Formuła 1 może być uważana za bezduszny biznes, jednak często zwraca się w stronę tych mniej szczęśliwych osób. W tym kontekście wyjątku nie było w Chinach, kiedy myśli Włochów były zdominowane przez to, co stało się w regionie Abruzzo. Obydwa F60 zespołu Ferrari nosiły na sobie napisy Abruzzo nel cuore [Abruzzo w sercu], co jest nazwą fundacji założonej przez Jarno Trullego w geście pomocy poszkodowanym w trzęsieniu ziemi, jakie miało miejsce po weekendzie w Malezji.
Trulli również posiadał logo fundacji na swoim uniformie, Toro Rosso umieściło również napis "Vicini All'Abruzzo", natomiast wszyscy członkowie GDPA postanowili zaoferować swoją pomoc. Jak podsumowuje Jarno Trulli:
Blisko trzysta osób straciło życie, co na dobrą sprawę nie jest dużą liczbą w porównaniu do tego, co tak naprawdę się stało. Nie mamy tam już miast ani wiosek - wszystko zostało kompletnie zniszczone, zrównane z ziemią.
Najczęściej dyskutowaną kwestią jednak, tak jak i na początku sezonu, tak i w Chinach, były podwójne dyfuzory. W zasadzie - jak ocenia Jonathan Noble - istniała duża korelacja pomiędzy tymi zespołami, które były najdalej w kwestii ich wytworzenia, a jadem, z jakim wygłaszały swoje stanowisko po całym padoku. Osobą, która najczęściej dochodziła do przysłowiowego ogranicznika obrotów był szef Renault - Flavio Briatore, który był niezwykle nieszczęśliwy z obrotu całej sytuacji. Najwyraźniej był trochę podenerwowany tym, że jego prywatny odrzutowiec musiał zostać pozbawiony siedzeń, aby można było nim dostarczyć nowy dyfuzor dla Fernando Alonso.

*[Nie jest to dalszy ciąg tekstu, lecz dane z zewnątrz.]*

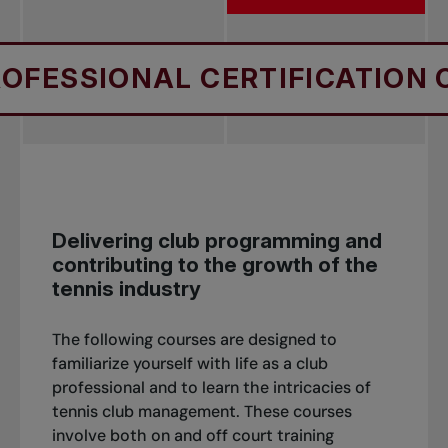
SIONAL CERTIFICATION COUR
Delivering club programming and
contributing to the growth of the
tennis industry
The following courses are designed to
familiarize yourself with life as a club
professional and to learn the intricacies of
tennis club management. These courses
involve both on and off court training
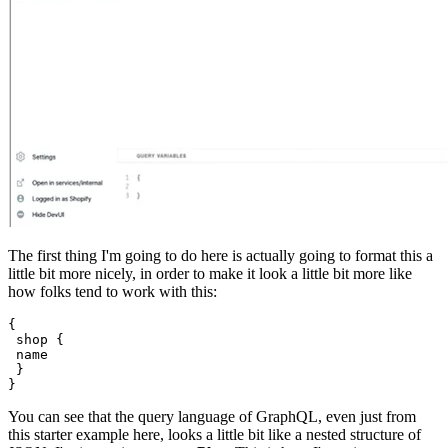
The first thing I'm going to do here is actually going to format this a
little bit more nicely, in order to make it look a little bit more like
how folks tend to work with this:
{
 shop {
 name
 }
You can see that the query language of GraphQL, even just from
this starter example here, looks a little bit like a nested structure of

Szef Renault rozpoczął od nazwania Jensona Buttona paracarro, co w wolnym tłumaczeniu z włoskiego oznacza słupek drogowy, a następnie zagroził próbą odebrania zespołowi Brawn GP należnych mu pieniędzy z praw do transmisji, oraz w agresywny sposób odniósł się do sugestii dyrektora generalnego stajni Williams, którym jest Adam Parr, o tym, że Renault i Ferrari muszą zaakceptować fakt, że ich bolidy były nielegalne, skoro twierdzą, że podwójne dyfuzory nie są zgodne z regulaminem.

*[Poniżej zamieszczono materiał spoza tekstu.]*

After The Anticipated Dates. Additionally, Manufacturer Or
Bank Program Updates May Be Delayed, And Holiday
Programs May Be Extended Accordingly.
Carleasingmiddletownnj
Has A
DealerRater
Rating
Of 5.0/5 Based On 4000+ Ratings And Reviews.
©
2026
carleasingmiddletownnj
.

Masa włoskich dziennikarzy nie mogła jednak uwierzyć w to, jakich słów użył Briatore:
Adam Parr jest idiotą- wściekał się Flavio.
Możecie to sobie zapisać: jest idiotą. To proste. Nie chcę nawet gadać o nim. Nie powinien był ośmielić się mówić pewnych rzeczy. Złapiemy go za nos i zaprowadzimy do sądu, ponieważ wygląda na to, że jego zdaniem Ferrari i Renault nielegalnie zdobyło tytuły, a powiedział to przed FIA. Sama Federacja powinna wszcząć postępowanie wobec Parra.
On nawet nie miał wtedy się wypowiadać - zawsze gubi dobrą szansę na to, żeby się zamknąć - nie ma co do tego wątpliwości. Spytany o to, czy jego zdaniem Parr odgrywa jakąś rolę wewnątrz FOTA, Briatore odpowiedział:
Tak, łamanie jaj. To określenie we włoskim slangu oznacza wrzód na d... Auć!
Parr jednak nie był tym komentarzem rozwścieczony.
Flavio to kochany łobuz, nieprawdaż?- powiedział Parr.
Flavio to fantastyczny, rzucający się łatwo w oczy charakter, który niekoniecznie ma pełną wiedzę na dany temat, ale zawsze jest szczęśliwy, mogąc pomachać ramionami i zaznaczyć swoje stanowisko. Tak czy inaczej, każdy musi lubić Flavio, jednak nie brałbym wszystkiego co mówi na poważnie (...) Flavio to Flavio.
Jak podsumowuje Jonathan Noble:
Życie na padoku F1. Po prostu musisz je kochać.